#### EXERCISE INPUT
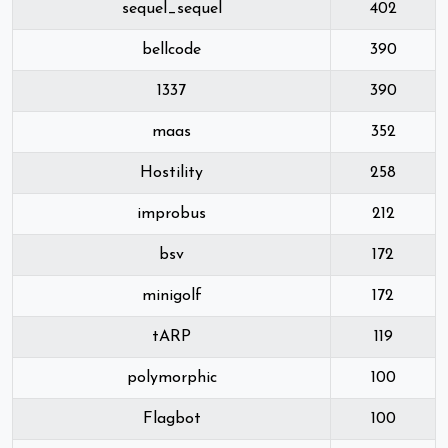
sequel_sequel
402
bellcode
390
1337
390
maas
352
Hostility
258
improbus
212
bsv
172
minigolf
172
tARP
119
polymorphic
100
Flagbot
100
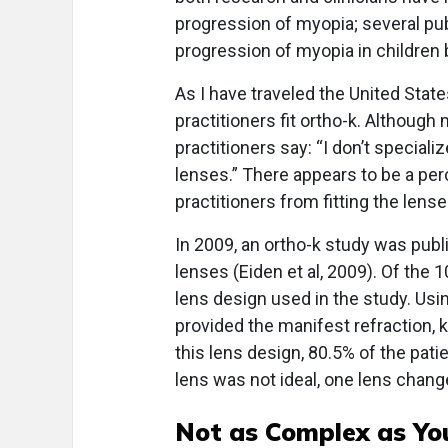
progression of myopia; several pu
progression of myopia in children b
As I have traveled the United State
practitioners fit ortho-k. Although
practitioners say: “I don’t specializ
lenses.” There appears to be a per
practitioners from fitting the lense
In 2009, an ortho-k study was publi
lenses (Eiden et al, 2009). Of the 1
lens design used in the study. Usin
provided the manifest refraction, 
this lens design, 80.5% of the patien
lens was not ideal, one lens chang
Not as Complex as Yo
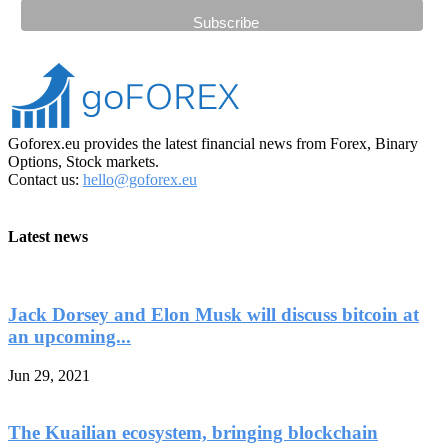
Goforex.eu provides the latest financial news from Forex, Binary
Options, Stock markets.
Contact us:
hello@goforex.eu
Latest news
Jack Dorsey and Elon Musk will discuss bitcoin at
an upcoming...
Jun 29, 2021
The Kuailian ecosystem, bringing blockchain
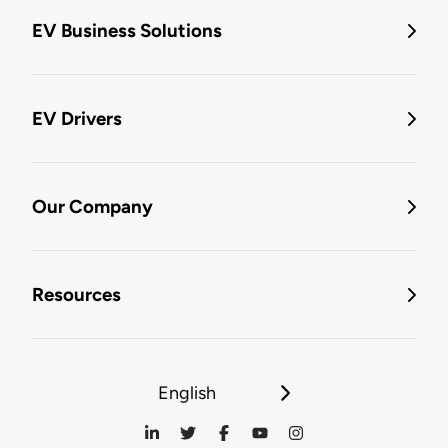
EV Business Solutions
EV Drivers
Our Company
Resources
English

#### WORK INSTRUCTION
Go through the material line by line. Show each line that contains the string "study".

#### RESPONSE AREA
In 2009, an ortho-k study was publi
lens design used in the study. Usin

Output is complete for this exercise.